28 aprile 2017
Aggiornato 00:30
nella stratosfera

Un aliante spaziale a 25mila metri per studiare il buco nell'ozono

L'aliante dovrà immergersi nella stratosfera per studiare il buco nell'ozono. Dovrà essere il più leggero possibile ma anche molto resistente per sopportare le estreme condizioni che si verificano a quell'altitudine

LOS ANGELES - Arrampicarsi oltre le nuvole, tre volte più in alto dell'Everest, con un aliante senza motore. Arrivando dove nessun altro velivolo è mai stato. I ricercatori che stanno mettendo in piedi il Perlan project stanno testando il loro aliante tra le montagne della Sierra Nevada, nell'Ovest degli Stati Uniti, sfruttando il fenomeno delle cosiddette "onde montane stratosferiche" per salire a 25mila metri, dove gli aerei a motore tradizionali non possono giungere, allo scopo di studiare il buco nell'ozono. L'ozono è uno schermo fondamentale per l'intercettazione di radiazioni letali per la vita sulla terra e la sua formazione avviene per lo più nella stratosfera a latitudini tropicali, poi la circolazione atmosferica tende ad accumularlo nelle zone polari.
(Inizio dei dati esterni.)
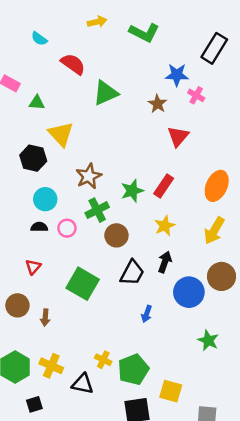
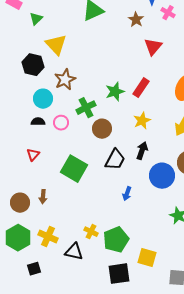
green triangle: (37, 103) -> (36, 19), turned -48
brown star: (89, 176) -> (65, 80), moved
brown circle: (17, 305) -> (20, 203), moved

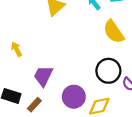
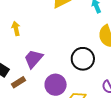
black circle: (108, 71) -> (83, 59), moved

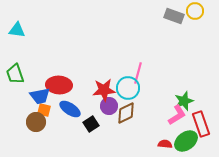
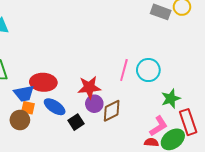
cyan circle: (128, 88) -> (148, 70), moved
pink L-shape: (177, 115) -> (159, 126), moved

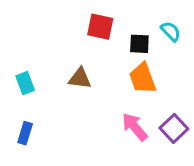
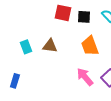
black square: (139, 44) -> (84, 17), moved
cyan rectangle: (25, 83) -> (26, 47), moved

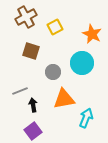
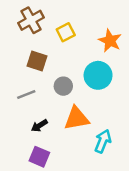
gray line: (20, 91) -> (26, 94), moved
black arrow: (33, 105) -> (39, 126), turned -112
purple square: (33, 131) -> (39, 157), turned -30

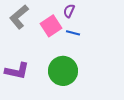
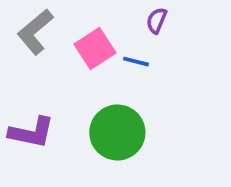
purple semicircle: (69, 11) -> (157, 21), moved

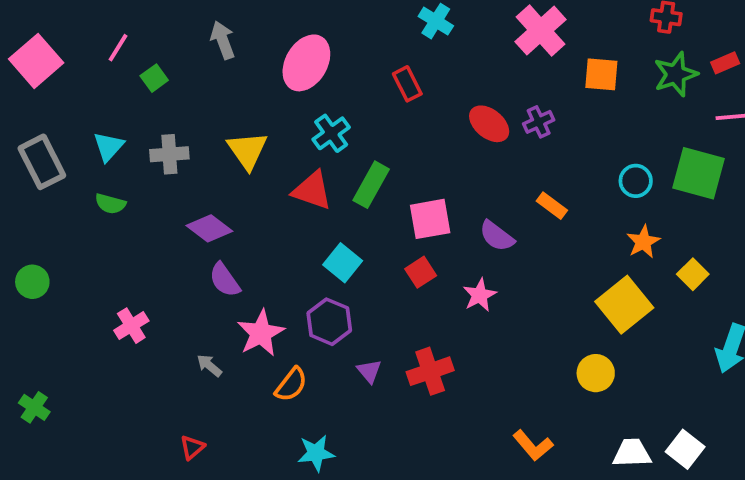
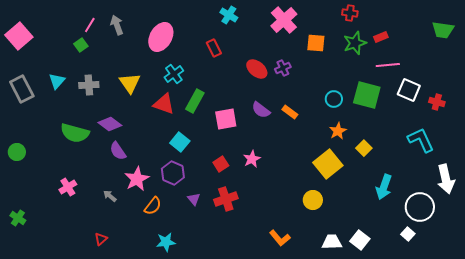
pink line: (118, 48) -> (90, 25), moved
green semicircle: (110, 204) -> (75, 133), moved, size x1.8
purple semicircle: (497, 236) -> (261, 110), moved
red square: (421, 272) -> (221, 164), moved
pink cross: (131, 326) -> (68, 187), moved

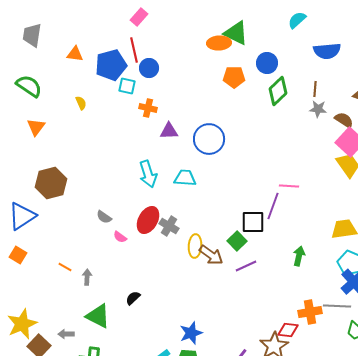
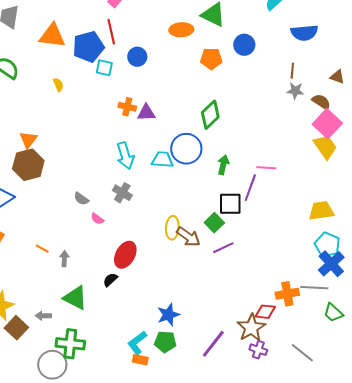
orange ellipse: (219, 43) -> (181, 30), moved
orange triangle: (75, 54) -> (52, 36), size x1.6
blue circle: (149, 68) -> (137, 57), moved
green diamond: (278, 91) -> (210, 115), moved
orange cross: (148, 108) -> (127, 107), moved
orange triangle: (36, 127) -> (28, 140), moved
blue circle: (209, 139) -> (186, 149), moved
red ellipse: (148, 220) -> (125, 255), moved
gray cross: (169, 226) -> (122, 193), moved
green arrow: (299, 256) -> (223, 165), moved

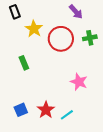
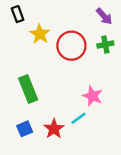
purple arrow: (76, 12) -> (104, 16), moved
green rectangle: (24, 63) -> (28, 89), moved, size x1.6
cyan line: (67, 115) -> (78, 118), moved

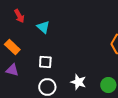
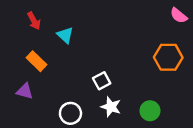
orange rectangle: (12, 47) -> (37, 61), moved
white square: (45, 62) -> (102, 81), moved, turned -32

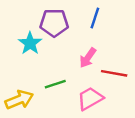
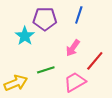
red line: (114, 73) -> (95, 61), turned -60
Nella stratosfera si verificano le reazioni chimiche, per molti versi ancora misteriose, che danno origine al buco nell'ozono e al riscaldamento globale. A quest'altitudine, l'aria ha una densità pari al 2% di quella al livello del mare, per questo gli aerei a reazione non possono volare tanto in alto dato che i motori non riescono a produrre sotto le ali una spinta sufficiente per mantenersi in volo. Il meccanismo che sostiene l'aliante spaziale, che può contare su un'apertura alare di 25 metri per volare su venti e correnti, è spiegato da Ed Warnock, amministratore delegato del Perlan project.

"Come le acque dei fiumi che urtano le rocce dell'alveo producono a valle delle onde, gli alianti normali possono cavalcare le onde d'aria che si formano sbattendo contro una collina o una montagna. Ma il nostro Perlan sfrutta quelle che si formano negli strati superiori dell'atmosfera». In buona sostanza, si tratta di cavalcare, surfandole, le onde d'aria prodotte dai venti del Pacifico che colpiscono le catene montuose, impennandosi sino a raggiungere velocità di circa 36 km all'ora. Poi il Perlan II dovrà agganciarsi ai vortici polari, cicloni giganteschi che si formano ad alta quota nei mesi invernali alle latitudini polari.

L'aliante spaziale dovrà essere il più leggero possibile ma anche molto resistente per sopportare le estreme condizioni della stratosfera. A quelle altezze, bassa pressione e freddo glaciale rendono impossibile respirare con le bombole e i piloti dovranno affidarsi a tute speciali. I test continueranno in Nevada sino a quando il team si sentirà pronto per trasferirsi in Argentina. Qui si trovano infatti le condizioni migliori per le onde montane stratosferiche, l'area dove il Perlan II potrà spiegare le sue ali per arrampicarsi oltre le nuvole.